Stored data entries:
◇ ◇ ◇ ◇

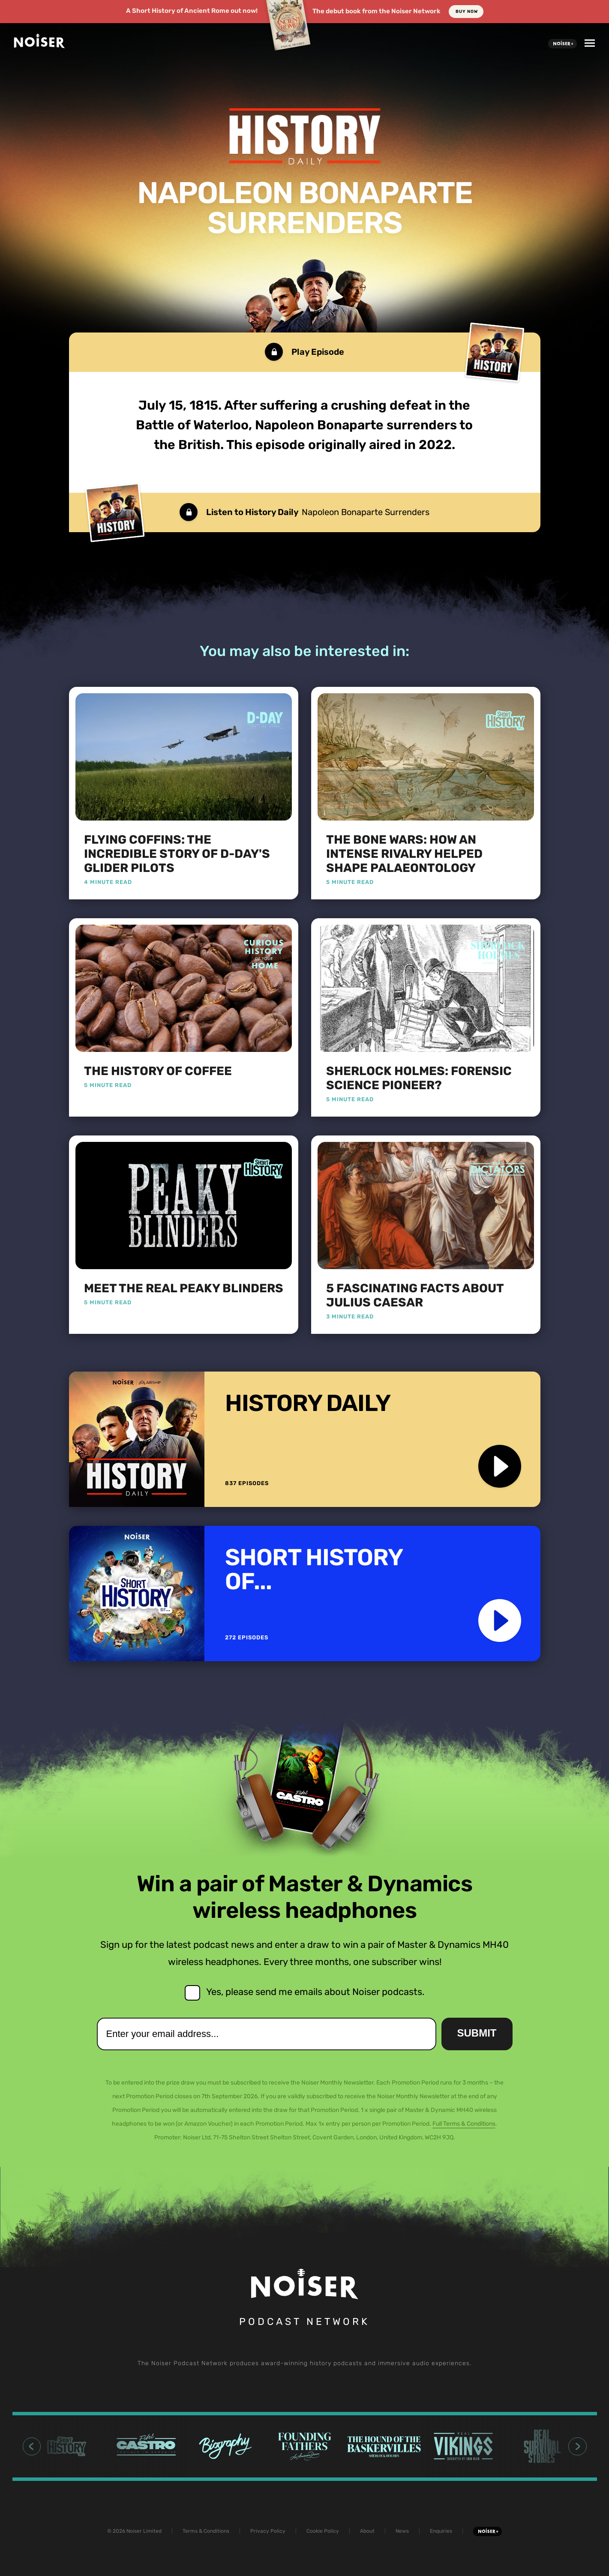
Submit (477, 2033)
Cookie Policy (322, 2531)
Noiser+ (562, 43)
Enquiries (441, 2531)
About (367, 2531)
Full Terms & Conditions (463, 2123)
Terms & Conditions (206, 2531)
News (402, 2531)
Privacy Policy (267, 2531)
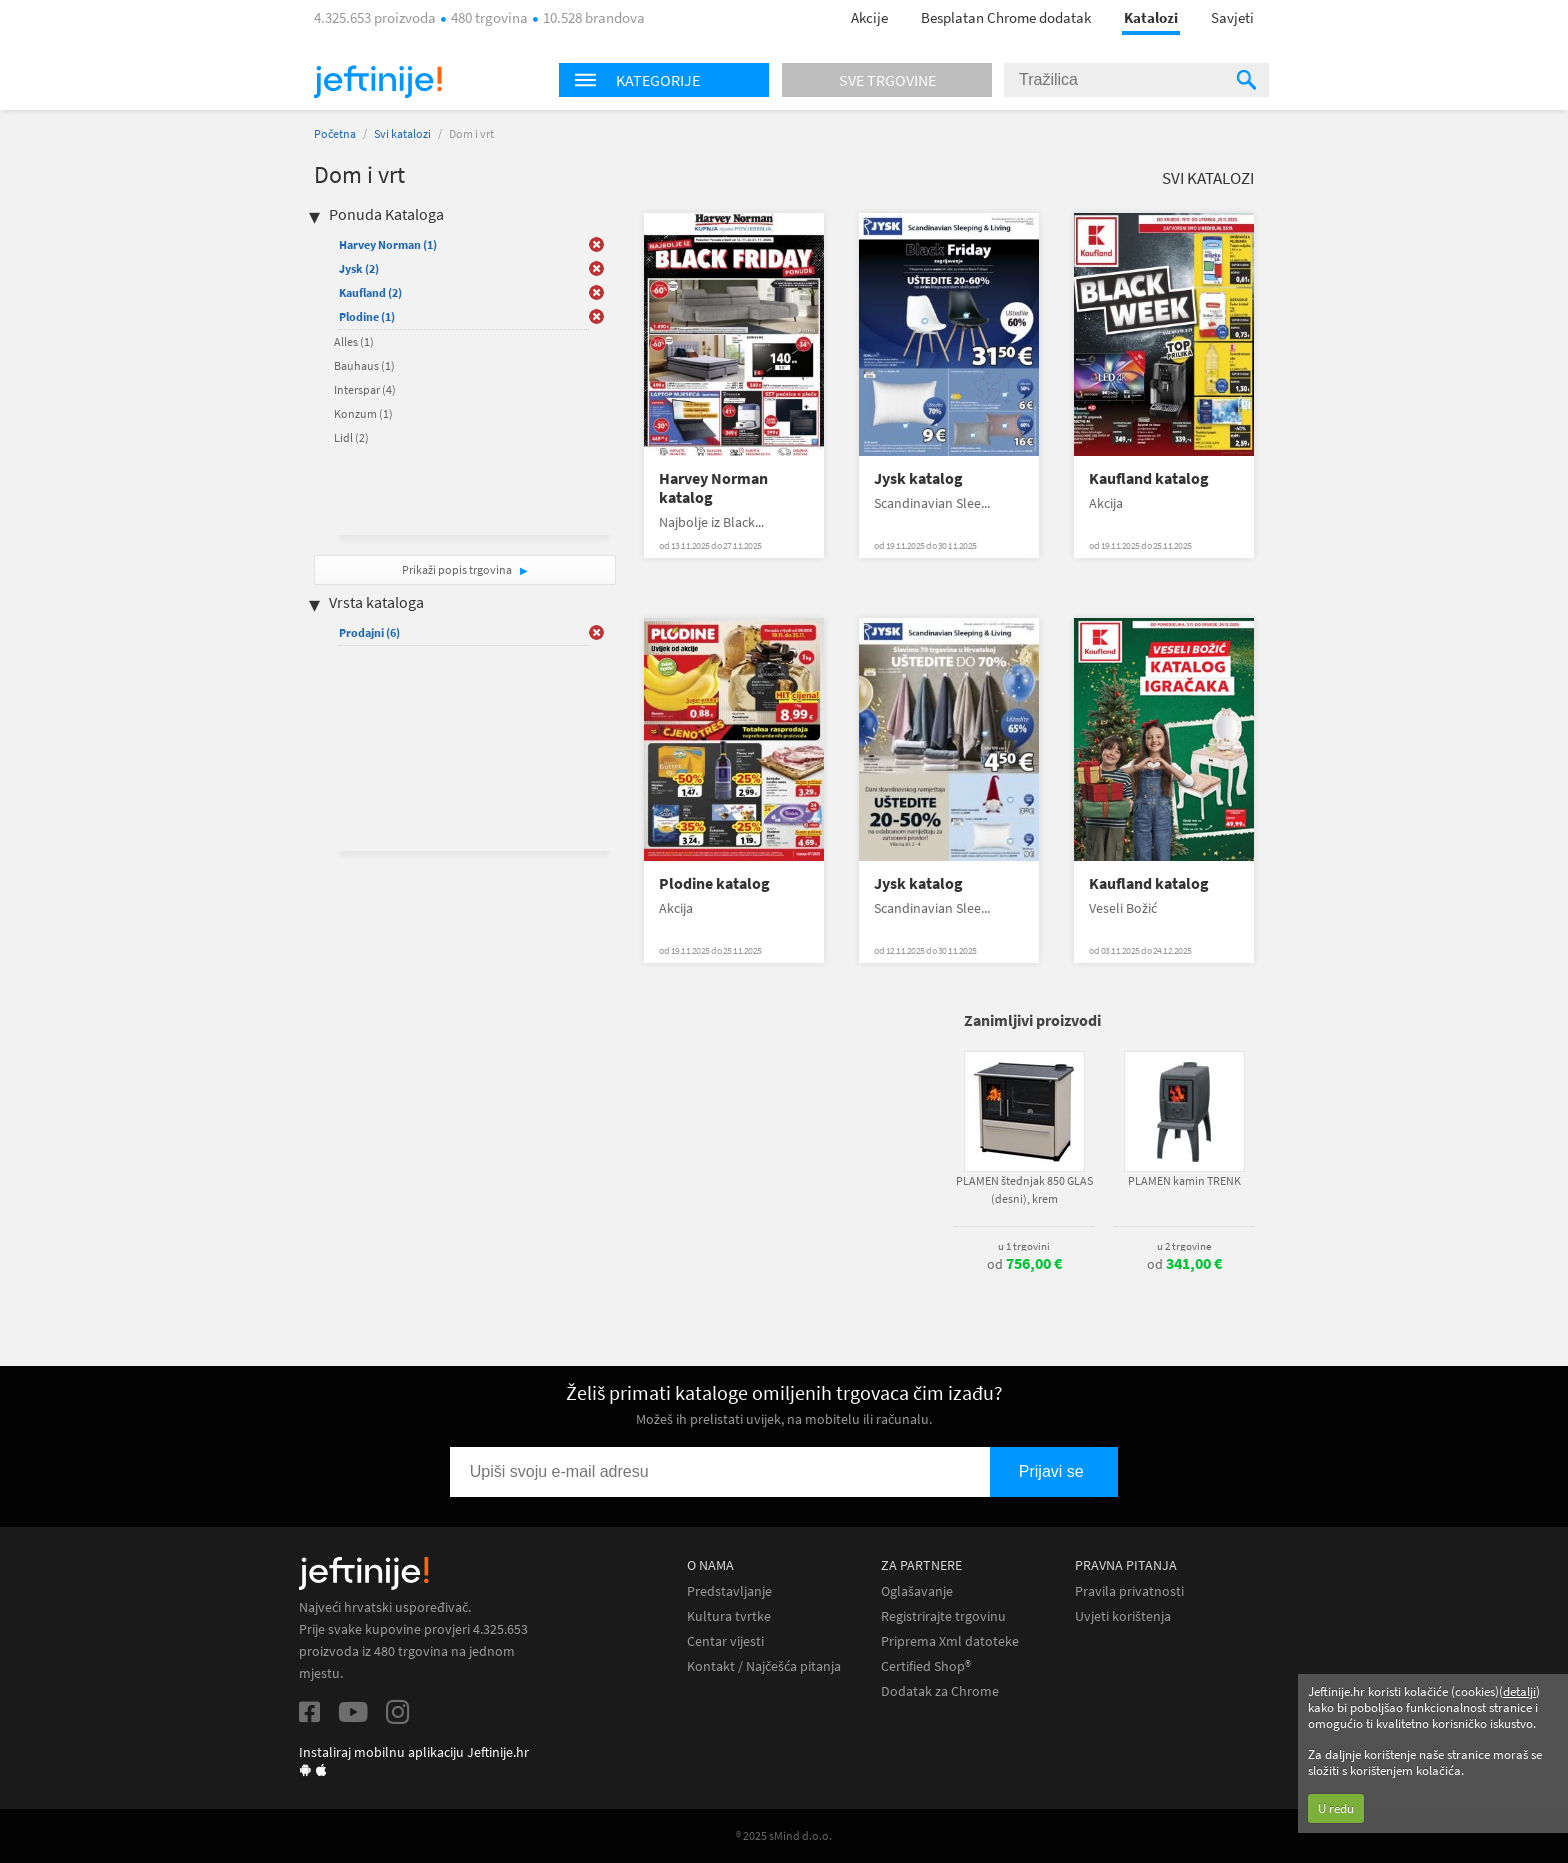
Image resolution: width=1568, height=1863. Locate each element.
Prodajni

◇ ◇ ◇ ◇

▶ **ACTIVITY**
Your output must be the exact lines from the one containing "Image resolution: width=1568, height=1863." through the end of the data above, both included, and nothing more.

▶ **FINISHED EXERCISE**
Image resolution: width=1568, height=1863. Locate each element.
Prodajni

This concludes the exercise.